Metadata-Version: 2.4
Name: aiogzip
Version: 0.3
Summary: Asynchronous gzip file reader/writer with aiocsv support.
Author-email: Geoff Davis <geoff@keksi.ai>
License: MIT License
        
        Copyright (c) 2025 Geoff Davis
        
        Permission is hereby granted, free of charge, to any person obtaining a copy
        of this software and associated documentation files (the "Software"), to deal
        in the Software without restriction, including without limitation the rights
        to use, copy, modify, merge, publish, distribute, sublicense, and/or sell
        copies of the Software, and to permit persons to whom the Software is
        furnished to do so, subject to the following conditions:
        
        The above copyright notice and this permission notice shall be included in all
        copies or substantial portions of the Software.
        
        THE SOFTWARE IS PROVIDED "AS IS", WITHOUT WARRANTY OF ANY KIND, EXPRESS OR
        IMPLIED, INCLUDING BUT NOT LIMITED TO THE WARRANTIES OF MERCHANTABILITY,
        FITNESS FOR A PARTICULAR PURPOSE AND NONINFRINGEMENT. IN NO EVENT SHALL THE
        AUTHORS OR COPYRIGHT HOLDERS BE LIABLE FOR ANY CLAIM, DAMAGES OR OTHER
        LIABILITY, WHETHER IN AN ACTION OF CONTRACT, TORT OR OTHERWISE, ARISING FROM,
        OUT OF OR IN CONNECTION WITH THE SOFTWARE OR THE USE OR OTHER DEALINGS IN THE
        SOFTWARE.
        
Project-URL: Homepage, https://github.com/geoff-davis/aiogzip
Project-URL: Source Code, https://github.com/geoff-davis/aiogzip
Project-URL: Bug Tracker, https://github.com/geoff-davis/aiogzip/issues
Classifier: Programming Language :: Python :: 3
Classifier: License :: OSI Approved :: MIT License
Classifier: Operating System :: OS Independent
Classifier: Framework :: AsyncIO
Classifier: Topic :: System :: Archiving :: Compression
Requires-Python: >=3.8
Description-Content-Type: text/markdown
License-File: LICENSE
Requires-Dist: aiofiles>=23.0.0
Provides-Extra: csv
Requires-Dist: aiocsv>=1.2.0; extra == "csv"
Provides-Extra: dev
Requires-Dist: pytest>=8.0.0; extra == "dev"
Requires-Dist: pytest-asyncio; extra == "dev"
Requires-Dist: psutil; extra == "dev"
Requires-Dist: tomli; python_version < "3.11" and extra == "dev"
Dynamic: license-file

# aiogzip ⚡️

**An asynchronous library for reading and writing gzip-compressed files.**

[![License: MIT](https://img.shields.io/badge/License-MIT-yellow.svg)](https://opensource.org/licenses/MIT)
[![PyPI version](https://img.shields.io/pypi/v/aiogzip.svg)](https://pypi.org/project/aiogzip/)
![PyPI - Python Version](https://img.shields.io/pypi/pyversions/aiogzip.svg)
[![Tests](https://github.com/geoff-davis/aiogzip/workflows/Python%20CI/badge.svg)](https://github.com/geoff-davis/aiogzip/actions)

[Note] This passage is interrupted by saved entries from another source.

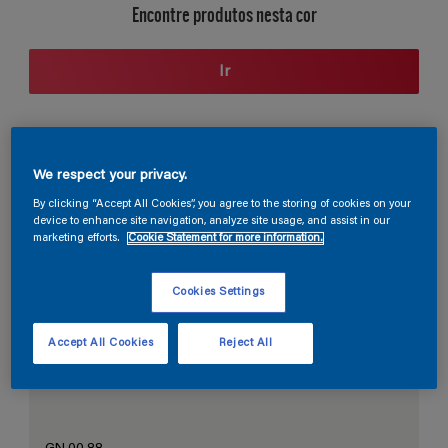
Encontre produtos nesta cor
Ir
Seção de cores
We respect your privacy.
By clicking “Accept All Cookies”, you agree to the storing of cookies on your
device to enhance site navigation, analyze site usage, and assist in our
marketing efforts.
Cookie Statement for more information.
O Branco Perfeito
Cookies Settings
Accept All Cookies
Reject All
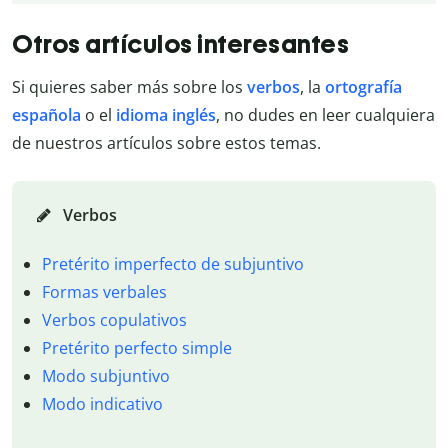
Otros artículos interesantes
Si quieres saber más sobre los
verbos
, la
ortografía
española
o el
idioma inglés
, no dudes en leer cualquiera
de nuestros artículos sobre estos temas.
Verbos
Pretérito imperfecto de subjuntivo
Formas verbales
Verbos copulativos
Pretérito perfecto simple
Modo subjuntivo
Modo indicativo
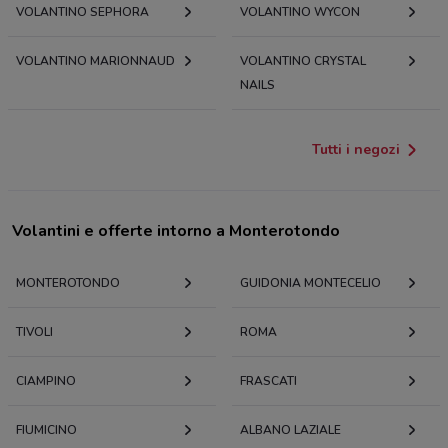
VOLANTINO SEPHORA
VOLANTINO WYCON
VOLANTINO MARIONNAUD
VOLANTINO CRYSTAL
NAILS
Tutti i negozi
Volantini e offerte intorno a Monterotondo
MONTEROTONDO
GUIDONIA MONTECELIO
TIVOLI
ROMA
CIAMPINO
FRASCATI
FIUMICINO
ALBANO LAZIALE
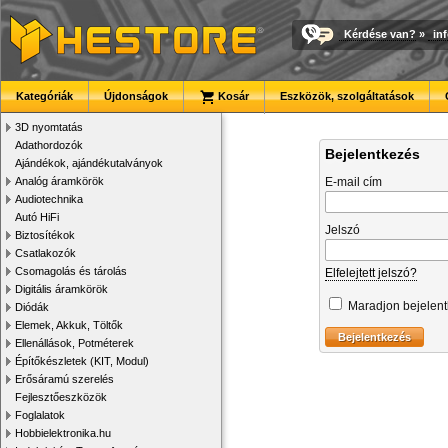
Kérdése van?
»
in
Kategóriák
Újdonságok
Kosár
Eszközök, szolgáltatások
3D nyomtatás
Adathordozók
Bejelentkezés
Ajándékok, ajándékutalványok
Analóg áramkörök
E-mail cím
Audiotechnika
Autó HiFi
Jelszó
Biztosítékok
Csatlakozók
Csomagolás és tárolás
Elfelejtett jelszó?
Digitális áramkörök
Maradjon bejelen
Diódák
Elemek, Akkuk, Töltők
Ellenállások, Potméterek
Építőkészletek (KIT, Modul)
Erősáramú szerelés
Fejlesztőeszközök
Foglalatok
Hobbielektronika.hu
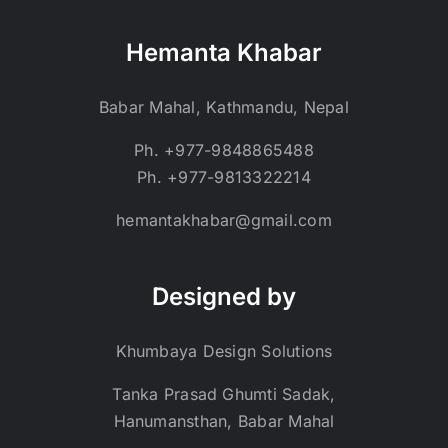
Hemanta Khabar
Babar Mahal, Kathmandu, Nepal
Ph. +977-9848865488
Ph. +977-9813322214
hemantakhabar@gmail.com
Designed by
Khumbaya Design Solutions
Tanka Prasad Ghumti Sadak,
Hanumansthan, Babar Mahal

`aiogzip` provides a fast, simple, and asyncio-native interface for handling `.gz` files, making it a useful complement to Python's built-in `gzip` module for asynchronous applications.

It is designed for high-performance I/O operations, especially for text-based data pipelines, and integrates seamlessly with other `async` libraries like `aiocsv`.

## Features

- **Truly Asynchronous**: Built with `asyncio` and `aiofiles` for non-blocking file I/O.
- **High-Performance Text Processing**: Significantly faster than the standard `gzip` library for text and JSONL file operations.
- **Simple API**: Mimics the interface of `gzip.open()`, making it easy to adopt.
- **Separate Binary and Text Modes**: `AsyncGzipBinaryFile` and `AsyncGzipTextFile` provide clear, type-safe handling of data.
- **Excellent Compression Quality**: Achieves compression ratios nearly identical to the standard `gzip` module.
- **`aiocsv` Integration**: Read and write compressed CSV files effortlessly.

---

## Installation

Install `aiogzip` using pip. To include optional `aiocsv` support, specify the `[csv]` extra.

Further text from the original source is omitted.